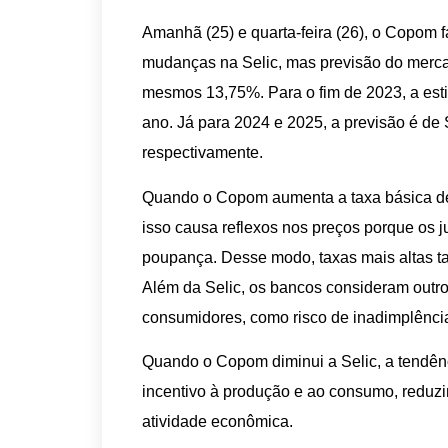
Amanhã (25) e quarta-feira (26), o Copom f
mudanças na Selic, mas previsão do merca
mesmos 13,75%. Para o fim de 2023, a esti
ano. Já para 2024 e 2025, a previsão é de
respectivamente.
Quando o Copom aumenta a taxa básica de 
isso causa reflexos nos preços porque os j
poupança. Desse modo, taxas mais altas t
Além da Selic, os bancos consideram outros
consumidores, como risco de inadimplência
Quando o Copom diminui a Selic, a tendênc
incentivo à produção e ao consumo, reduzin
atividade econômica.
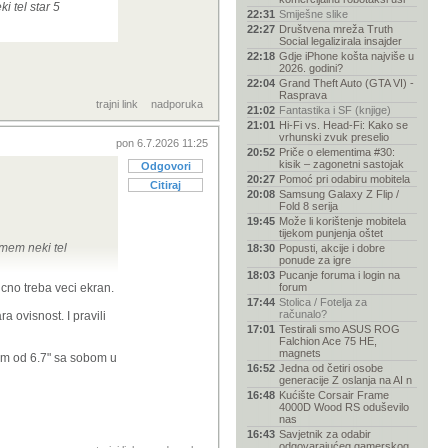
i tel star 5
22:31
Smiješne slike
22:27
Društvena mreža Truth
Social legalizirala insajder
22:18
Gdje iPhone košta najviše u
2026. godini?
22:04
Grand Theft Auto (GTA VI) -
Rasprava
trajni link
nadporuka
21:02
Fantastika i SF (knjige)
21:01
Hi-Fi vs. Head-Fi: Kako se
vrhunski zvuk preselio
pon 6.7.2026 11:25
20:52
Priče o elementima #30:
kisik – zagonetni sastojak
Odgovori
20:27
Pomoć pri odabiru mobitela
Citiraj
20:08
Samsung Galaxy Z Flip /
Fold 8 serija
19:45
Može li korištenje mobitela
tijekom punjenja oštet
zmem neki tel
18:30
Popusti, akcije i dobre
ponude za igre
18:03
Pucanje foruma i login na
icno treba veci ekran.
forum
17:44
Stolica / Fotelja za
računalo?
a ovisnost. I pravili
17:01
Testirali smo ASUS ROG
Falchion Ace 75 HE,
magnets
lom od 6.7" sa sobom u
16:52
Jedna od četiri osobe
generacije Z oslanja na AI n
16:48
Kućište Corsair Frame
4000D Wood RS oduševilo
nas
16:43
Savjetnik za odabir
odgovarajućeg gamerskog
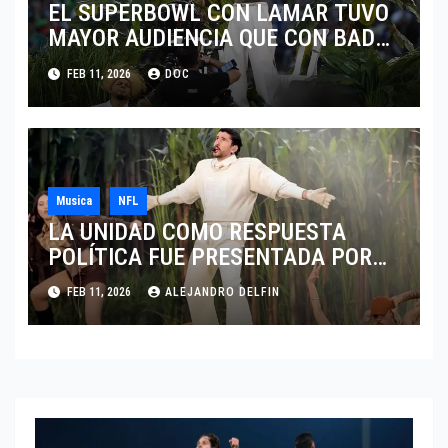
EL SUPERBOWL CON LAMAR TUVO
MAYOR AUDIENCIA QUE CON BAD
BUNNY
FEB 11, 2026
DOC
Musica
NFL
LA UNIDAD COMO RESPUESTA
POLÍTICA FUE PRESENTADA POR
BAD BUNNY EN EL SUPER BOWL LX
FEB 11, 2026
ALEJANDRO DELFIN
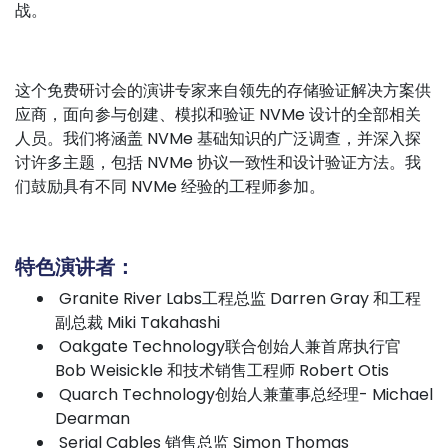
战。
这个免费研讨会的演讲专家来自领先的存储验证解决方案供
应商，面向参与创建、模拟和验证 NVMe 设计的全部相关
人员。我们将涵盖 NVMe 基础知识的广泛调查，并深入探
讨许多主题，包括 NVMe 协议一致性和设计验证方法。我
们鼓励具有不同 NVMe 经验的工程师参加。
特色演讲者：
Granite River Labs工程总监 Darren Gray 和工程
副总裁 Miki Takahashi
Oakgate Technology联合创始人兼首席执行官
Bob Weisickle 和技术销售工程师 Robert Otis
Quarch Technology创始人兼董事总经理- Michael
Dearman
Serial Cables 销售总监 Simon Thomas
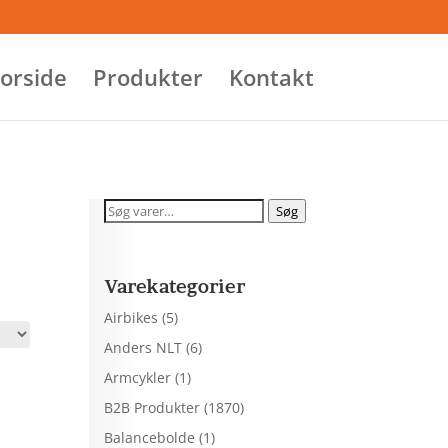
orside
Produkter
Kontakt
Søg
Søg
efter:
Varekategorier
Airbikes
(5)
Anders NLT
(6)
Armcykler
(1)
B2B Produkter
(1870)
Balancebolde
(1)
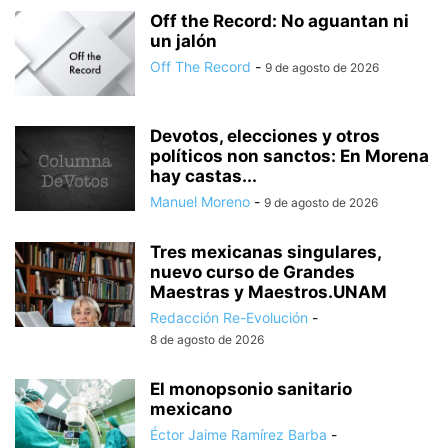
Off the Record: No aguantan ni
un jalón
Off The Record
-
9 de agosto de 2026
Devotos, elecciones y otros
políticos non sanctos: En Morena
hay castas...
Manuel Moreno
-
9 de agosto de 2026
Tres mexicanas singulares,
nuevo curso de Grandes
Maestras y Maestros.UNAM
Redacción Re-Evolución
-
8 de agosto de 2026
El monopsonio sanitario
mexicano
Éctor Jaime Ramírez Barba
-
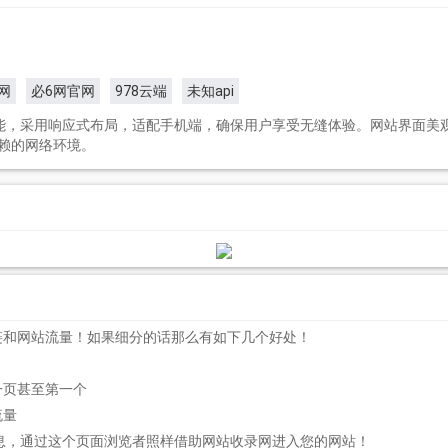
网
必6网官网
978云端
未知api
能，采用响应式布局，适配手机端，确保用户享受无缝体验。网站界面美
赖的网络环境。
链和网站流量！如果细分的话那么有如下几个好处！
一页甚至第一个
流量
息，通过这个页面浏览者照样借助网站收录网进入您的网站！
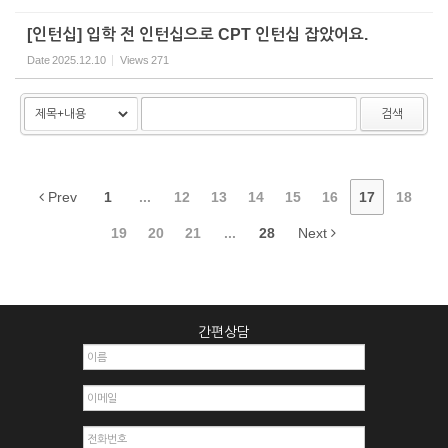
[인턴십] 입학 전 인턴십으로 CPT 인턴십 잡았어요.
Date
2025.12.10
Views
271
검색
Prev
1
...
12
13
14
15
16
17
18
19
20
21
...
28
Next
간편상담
==
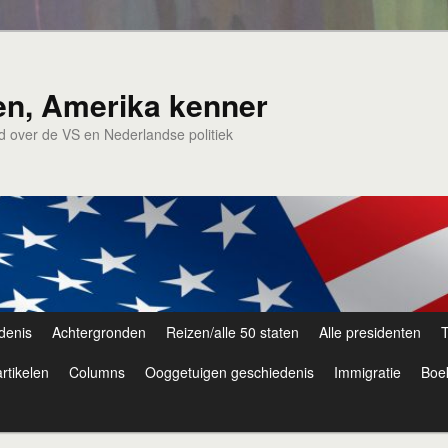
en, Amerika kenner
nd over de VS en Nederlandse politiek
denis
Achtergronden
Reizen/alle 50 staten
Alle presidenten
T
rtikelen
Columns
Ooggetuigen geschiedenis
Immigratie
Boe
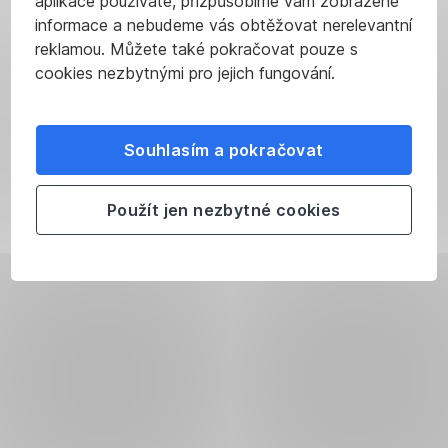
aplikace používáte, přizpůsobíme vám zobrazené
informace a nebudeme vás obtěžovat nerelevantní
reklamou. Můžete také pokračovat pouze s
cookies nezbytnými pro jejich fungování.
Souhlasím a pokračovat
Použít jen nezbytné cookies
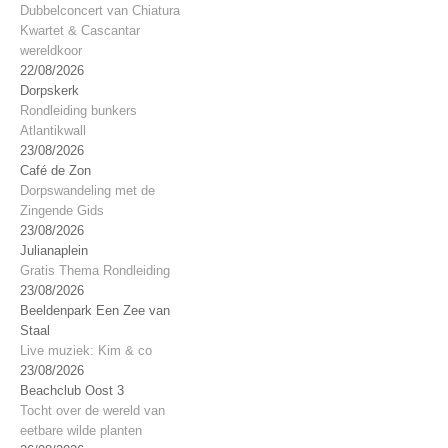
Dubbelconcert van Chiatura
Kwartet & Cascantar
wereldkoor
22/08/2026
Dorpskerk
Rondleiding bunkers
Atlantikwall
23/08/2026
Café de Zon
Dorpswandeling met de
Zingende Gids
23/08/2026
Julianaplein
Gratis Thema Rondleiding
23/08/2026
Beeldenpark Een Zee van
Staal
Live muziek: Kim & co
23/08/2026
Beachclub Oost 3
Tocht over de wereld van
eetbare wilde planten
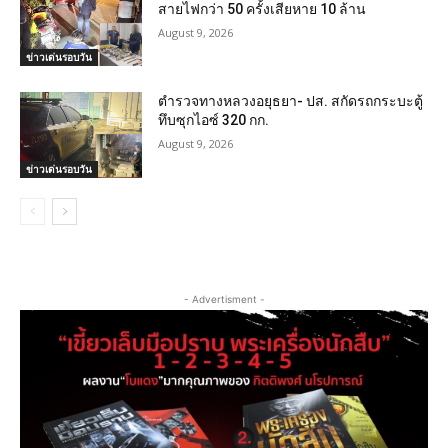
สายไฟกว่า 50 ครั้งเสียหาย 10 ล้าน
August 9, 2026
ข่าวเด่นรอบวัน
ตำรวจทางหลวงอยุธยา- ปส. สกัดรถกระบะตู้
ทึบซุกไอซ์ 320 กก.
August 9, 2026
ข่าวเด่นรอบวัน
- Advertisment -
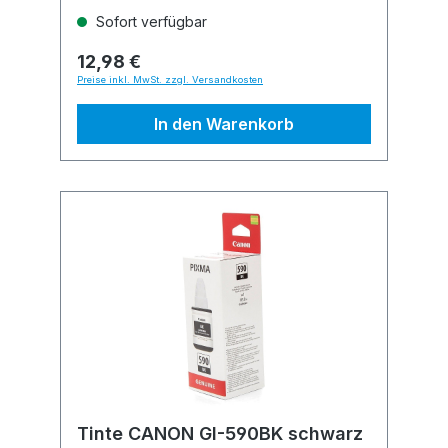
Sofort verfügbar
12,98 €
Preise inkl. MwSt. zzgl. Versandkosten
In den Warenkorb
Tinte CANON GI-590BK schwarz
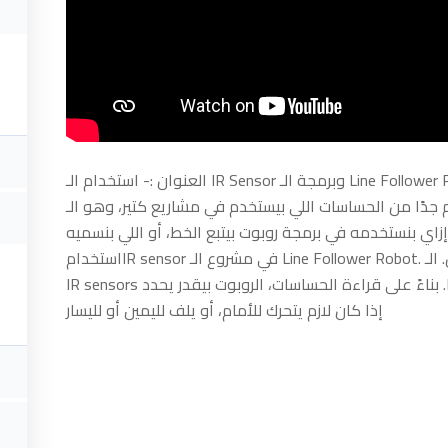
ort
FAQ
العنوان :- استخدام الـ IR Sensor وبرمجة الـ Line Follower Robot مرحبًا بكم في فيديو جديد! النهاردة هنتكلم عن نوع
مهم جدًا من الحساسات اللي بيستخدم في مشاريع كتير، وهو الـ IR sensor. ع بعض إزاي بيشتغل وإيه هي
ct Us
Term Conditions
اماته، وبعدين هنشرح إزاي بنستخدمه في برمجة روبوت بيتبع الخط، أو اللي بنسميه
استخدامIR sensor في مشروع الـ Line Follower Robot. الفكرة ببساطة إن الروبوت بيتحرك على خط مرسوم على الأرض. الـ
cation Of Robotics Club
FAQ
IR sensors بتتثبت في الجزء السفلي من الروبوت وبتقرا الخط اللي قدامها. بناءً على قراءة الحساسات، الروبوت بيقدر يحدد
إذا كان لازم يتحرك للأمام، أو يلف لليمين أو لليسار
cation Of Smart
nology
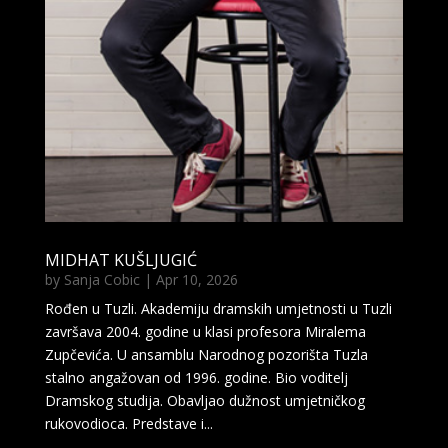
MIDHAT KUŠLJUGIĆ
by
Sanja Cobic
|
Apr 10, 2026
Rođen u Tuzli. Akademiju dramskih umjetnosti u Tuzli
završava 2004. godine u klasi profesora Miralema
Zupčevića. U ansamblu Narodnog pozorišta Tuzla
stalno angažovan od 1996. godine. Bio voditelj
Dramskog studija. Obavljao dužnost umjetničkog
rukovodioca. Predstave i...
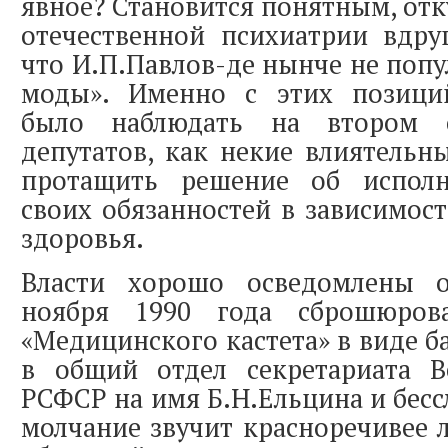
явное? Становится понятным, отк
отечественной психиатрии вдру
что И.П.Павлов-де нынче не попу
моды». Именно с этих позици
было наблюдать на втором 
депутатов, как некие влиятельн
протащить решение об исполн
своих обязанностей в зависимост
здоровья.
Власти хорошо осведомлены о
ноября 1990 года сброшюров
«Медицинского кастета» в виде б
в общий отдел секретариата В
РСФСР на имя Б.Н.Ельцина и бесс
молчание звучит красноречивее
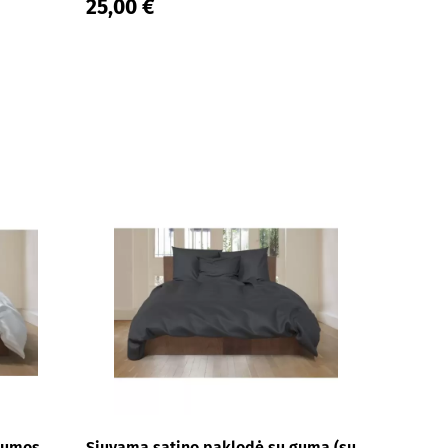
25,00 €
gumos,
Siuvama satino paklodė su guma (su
--
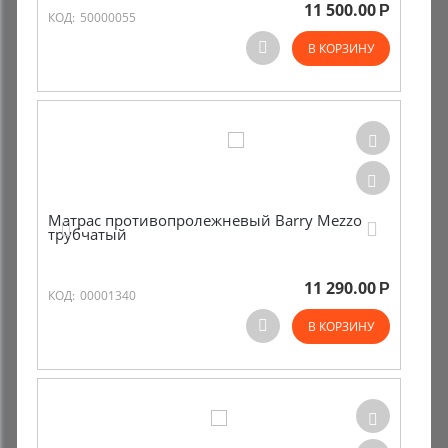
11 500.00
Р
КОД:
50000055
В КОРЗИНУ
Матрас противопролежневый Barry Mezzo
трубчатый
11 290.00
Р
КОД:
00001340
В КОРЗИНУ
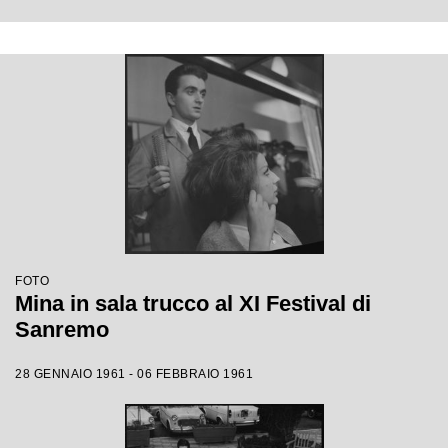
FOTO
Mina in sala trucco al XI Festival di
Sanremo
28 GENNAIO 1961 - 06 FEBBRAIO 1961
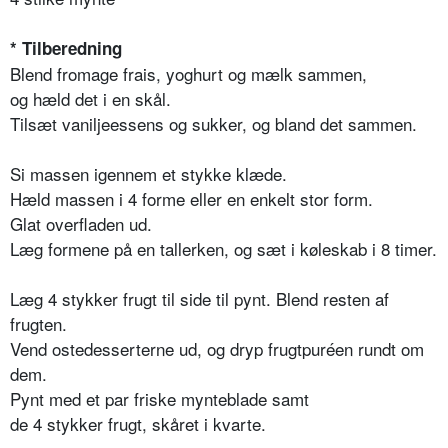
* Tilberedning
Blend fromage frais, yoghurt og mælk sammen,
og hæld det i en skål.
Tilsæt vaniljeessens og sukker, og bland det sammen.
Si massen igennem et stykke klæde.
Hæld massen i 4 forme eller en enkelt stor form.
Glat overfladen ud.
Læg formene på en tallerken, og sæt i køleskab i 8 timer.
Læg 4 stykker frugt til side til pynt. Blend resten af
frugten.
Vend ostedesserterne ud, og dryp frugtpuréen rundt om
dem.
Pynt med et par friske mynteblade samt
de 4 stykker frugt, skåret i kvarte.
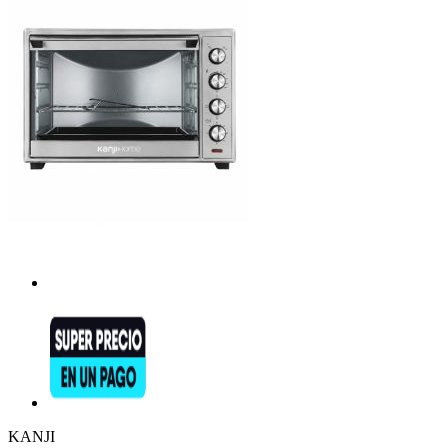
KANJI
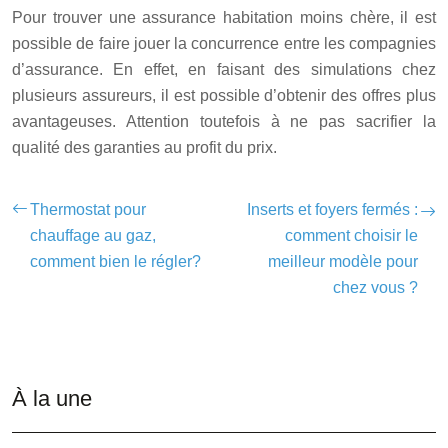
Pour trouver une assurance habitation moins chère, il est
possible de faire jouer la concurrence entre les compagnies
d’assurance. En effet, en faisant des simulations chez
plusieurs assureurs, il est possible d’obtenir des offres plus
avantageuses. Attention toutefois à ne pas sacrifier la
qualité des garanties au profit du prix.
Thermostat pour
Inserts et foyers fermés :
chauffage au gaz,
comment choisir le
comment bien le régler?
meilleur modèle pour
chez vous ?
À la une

Task. If a line in the material contains "اللي", show it.

Output of the exercise.
مهم جدًا من الحساسات اللي بيستخدم في مشاريع كتير، وهو الـ IR sensor. ع بعض إزاي بيشتغل وإيه هي
اماته، وبعدين هنشرح إزاي بنستخدمه في برمجة روبوت بيتبع الخط، أو اللي بنسميه
IR sensors بتتثبت في الجزء السفلي من الروبوت وبتقرا الخط اللي قدامها. بناءً على قراءة الحساسات، الروبوت بيقدر يحدد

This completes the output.